Fahey Tom, Montgomery Alan A, Barnes James, Protheroe Jo
Tayside Centre for General Practice, University of Dundee, Dundee DD2 4AD.
BMJ. 2003 Mar 15;326(7389):580. doi: 10.1136/bmj.326.7389.580.
To assess the quality of care given to elderly people and compare the care given to residents in nursing homes with those living in their own homes.
Controlled observational study.
Primary care, Bristol.
Elderly individuals (aged > or =65 years) registered with three general practices, of whom 172 were residents in nursing homes (cases) and 526 lived at home (matched controls).
The quality of clinical care given to patients was measured against explicit standards. Quality indicators were derived from national sources and agreed with participating general practitioners.
The overall standard of care was inadequate when judged against the quality indicators, irrespective of where patients lived.

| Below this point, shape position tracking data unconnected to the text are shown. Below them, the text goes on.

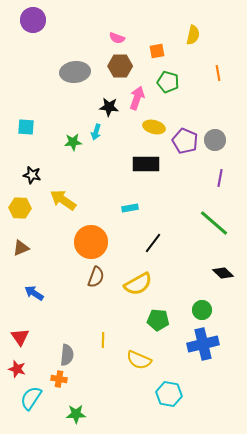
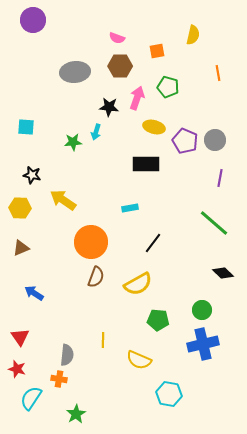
green pentagon at (168, 82): moved 5 px down
green star at (76, 414): rotated 30 degrees counterclockwise
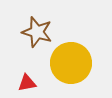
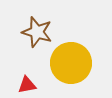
red triangle: moved 2 px down
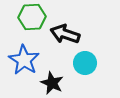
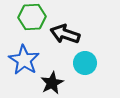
black star: rotated 20 degrees clockwise
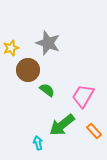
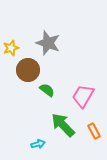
green arrow: moved 1 px right; rotated 84 degrees clockwise
orange rectangle: rotated 14 degrees clockwise
cyan arrow: moved 1 px down; rotated 88 degrees clockwise
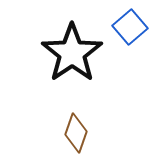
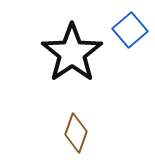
blue square: moved 3 px down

The overall prescribing of beneficial drugs for some conditions was deficient--for example, only 38% (11/29) (95% confidence interval 20% to 58%) of patients were prescribed beta blockers after myocardial infarction. The proportion of patients with heart disease or diabetes who had had their blood pressure measured in the past two years (heart disease) or past year (diabetes) was lower among those living in nursing homes: for heart disease, 74% (17/23) v 96% (122/127) (adjusted odds ratio 0.18, 0.04 to 0.75); for diabetes, 62% (8/13) v 96% (50/52) (adjusted odds ratio 0.05, 0.01 to 0.38). In terms of potentially harmful prescribing, significantly more patients in nursing homes were prescribed neuroleptic medication (28% (49/172) v 11% (56/526) (3.82, 2.37 to 6.17)) and laxatives (39% (67/172) v 16% (85/526) (2.79, 1.79 to 4.36)). Nursing home residents were less likely to have the appropriate diagnostic Read code linked to their prescribed neuroleptic drug (0.22, 0.07 to 0.71).
The quality of medical care that elderly patients receive in one UK city, particularly those in nursing homes, is inadequate. We suggest that better coordinated care for these patients would avoid the problems of overuse of unnecessary or harmful drugs, underuse of beneficial drugs, and poor monitoring of chronic disease.
评估给予老年人的护理质量,并比较养老院居民与居家老人所接受的护理。
对照观察性研究。
布里斯托尔的初级医疗保健机构。
在三家全科诊所注册的老年人(年龄≥65岁),其中172人为养老院居民(病例组),526人为居家老人(匹配对照组)。
根据明确标准衡量给予患者的临床护理质量。质量指标源自国家资料来源,并经参与研究的全科医生认可。
根据质量指标判断,无论患者居住何处,总体护理标准均不达标。某些情况下有益药物的总体处方存在不足——例如,心肌梗死后仅38%(11/29)(95%置信区间20%至58%)的患者被开具β受体阻滞剂。在过去两年(心脏病)或过去一年(糖尿病)中测量过血压的心脏病或糖尿病患者比例,在养老院居民中较低:心脏病患者中,74%(17/(23)对96%(122/127)(调整优势比0.18,0.04至0.75);糖尿病患者中,62%(8/13)对96%(50/52)(调整优势比0.05,0.01至0.38)。在潜在有害处方方面,养老院中有更多患者被开具抗精神病药物(28%(49/172)对11%(56/526)(3.82,2.37至6.17))和泻药(39%(67/172)对16%(85/526)(2.79,1.79至4.36))。养老院居民与所开具的抗精神病药物相关的适当诊断读取代码的可能性较小(0.22,0.07至0.71)。
在英国一个城市,老年患者,尤其是养老院中的患者所接受的医疗护理质量不达标。我们建议,对这些患者进行更好的协调护理可避免过度使用不必要或有害药物、有益药物使用不足以及慢性病监测不佳等问题。